I have a set of 68 keypoints (size [68, 2]) that I am mapping to gaussian heatmaps. To do this, I have the following function:
def generate_gaussian(t, x, y, sigma=10):
"""
Generates a 2D Gaussian point at location x,y in tensor t.
x should be in range (-1, 1).
sigma is the standard deviation of the generated 2D Gaussian.
"""
h,w = t.shape
# Heatmap pixel per output pixel
mu_x = int(0.5 * (x + 1.) * w)
mu_y = int(0.5 * (y + 1.) * h)
tmp_size = sigma * 3
# Top-left
x1,y1 = int(mu_x - tmp_size), int(mu_y - tmp_size)
# Bottom right
x2, y2 = int(mu_x + tmp_size + 1), int(mu_y + tmp_size + 1)
if x1 >= w or y1 >= h or x2 < 0 or y2 < 0:
return t
size = 2 * tmp_size + 1
tx = np.arange(0, size, 1, np.float32)
ty = tx[:, np.newaxis]
x0 = y0 = size // 2
# The gaussian is not normalized, we want the center value to equal 1
g = torch.tensor(np.exp(- ((tx - x0) ** 2 + (ty - y0) ** 2) / (2 * sigma ** 2)))
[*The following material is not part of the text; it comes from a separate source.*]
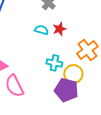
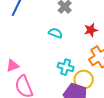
red star: (59, 29) -> (91, 30), moved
# Determine the bounds of the source gaussian
g_x_min, g_x_max = max(0, -x1), min(x2, w) - x1
g_y_min, g_y_max = max(0, -y1), min(y2, h) - y1
# Image range
img_x_min, img_x_max = max(0, x1), min(x2, w)
img_y_min, img_y_max = max(0, y1), min(y2, h)
t[img_y_min:img_y_max, img_x_min:img_x_max] = \
g[g_y_min:g_y_max, g_x_min:g_x_max]
return t
def rescale(a, img_size):
# scale tensor to [-1, 1]
return 2 * a / img_size[0] - 1
My current code uses a for loop to compute the gaussian heatmap for each of the 68 keypoint coordinates, then stacks the resulting tensors to create a [68, H, W] tensor:
x_k1 = [generate_gaussian(torch.zeros(H, W), x, y) for x, y in rescale(kp1.numpy(), frame.shape)]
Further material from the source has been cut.